But Kucherov, down on his knees, stayed with the action, knocking the puck off Cale Makar’s stick as the defenseman tried to skate out with it. It caromed off Ondrej Palat’s skate into the slot, and Steven Stamkos beat Devon Toews to the puck, putting it between goaltender Darcy Kuemper’s legs to give the Lightning a 1-0 lead less than four minutes into the game.

That’s commitment, from the top down.

Grade: A

Timing is everything

Lightning center Steven Stamkos (91) and left wing Pat Maroon (14) argue with an official after Nathan MacKinnon's second-period goal.
Lightning center Steven Stamkos (91) and left wing Pat Maroon (14) argue with an official after Nathan MacKinnon's second-period goal. [ DOUGLAS R. CLIFFORD | Times ]

Stamkos had a lengthy conversation with an official after MacKinnon tied the score less than two minutes into the second period. He seemed to think play should have been stopped prior to the shot because the Lightning gained possession of the puck after a delayed penalty had been called against them.

But replays showed that the center-ice official, who made the call, did not raise his arm until after Lightning center Nick Paul touched the puck deep in the Tampa Bay zone. Colorado forward Mikko Rantanen beat Paul to the puck as he chased it to the top of the zone and sent it back in off the end boards.

The Avalanche’s Gabriel Landeskog collected the puck, skated around the net and passed to Bowen Byram at the center point. Byram fed MacKinnon, and he beat goaltender Andrei Vasilevskiy short side with a sharp-angle shot from deep in the left circle.

Grade: C, for can’t stop playing

Bad look

Lightning left wing Pat Maroon, left, yells at referee Gord Dwyer after an Avalanche goal.
Lightning left wing Pat Maroon, left, yells at referee Gord Dwyer after an Avalanche goal. [ DIRK SHADD | Times ]

The puck was in the Lightning net, and Pat Maroon was lucky he didn’t find himself in the penalty box after Artturi Lehkonen gave the Avalanche a 2-1 lead with just over 7-1/2 minutes remaining in the second period.

Lehkonen scored after MacKinnon’s backhand pass from the slot for Josh Manson in the right circle hit Lightning defenseman Zach Bogosian’s skate and deflected to Lehkonen in the left circle.

Maroon, seemingly upset that a penalty wasn’t called when Pierre-Edouard Bellemare was taken down by Manson at the other end of the ice, took a two-handed swing at Manson’s right shin following the goal. Manson appeared to get his stick up just in time to deflect the blow.

Replays seemed to show that Bellemare closed his arm around Manson’s stick and fell to the ice when Manson pulled it free.
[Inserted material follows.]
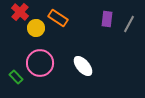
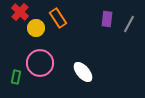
orange rectangle: rotated 24 degrees clockwise
white ellipse: moved 6 px down
green rectangle: rotated 56 degrees clockwise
Either way, Maroon’s overreaction showed a complete loss of composure for one of the most respected and decorated (three Stanley Cup rings) players on the Lightning roster.

Grade: D, for disturbing

More to come?

Falling short of its goal this season doesn’t mean this Lightning group won’t win another Cup.
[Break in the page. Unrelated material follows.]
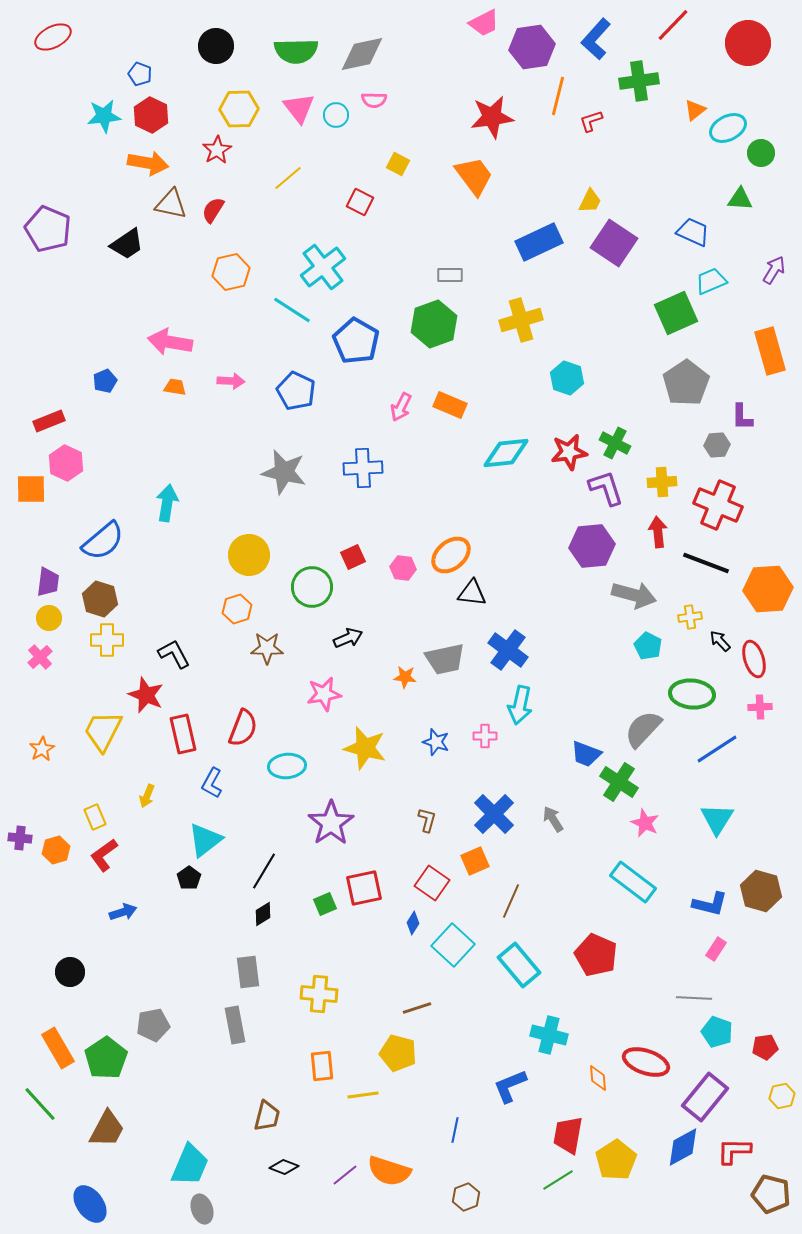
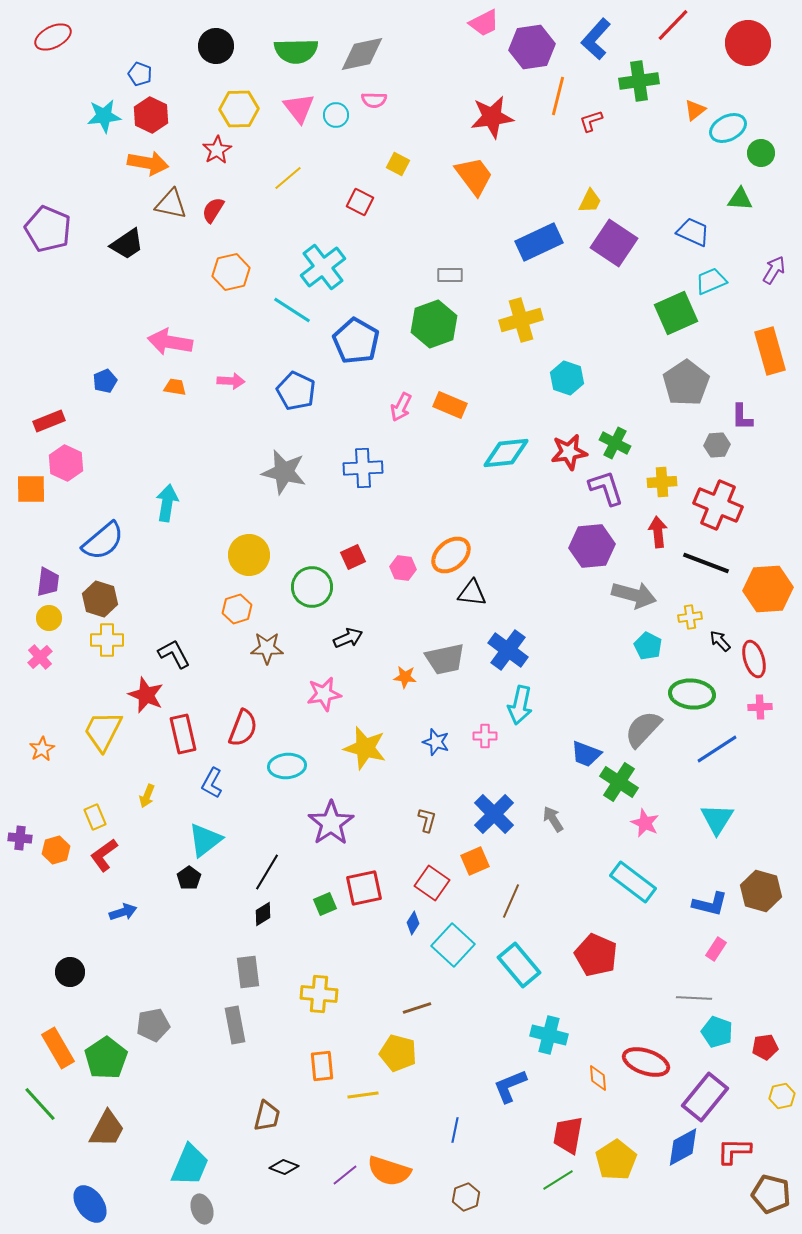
black line at (264, 871): moved 3 px right, 1 px down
The only other team to win two straight Cups in the salary-cap era, the Penguins, took nine seasons to win its three Cups. The Blackhawks teams of the 2010s won three over six seasons.

The Red Wings teams of the late 1990s-early 2000s went three seasons between titles but still managed three in six seasons. The Oilers of the mid-to-late 80s needed four seasons to win their first three Cups, then won two more over the next three for five in seven seasons.

So, no, the Lightning won’t make history as the first team in the salary-cap era to win three straight. But if there’s one thing we’ve learned about this team, it’s that it knows how to bounce back from a loss.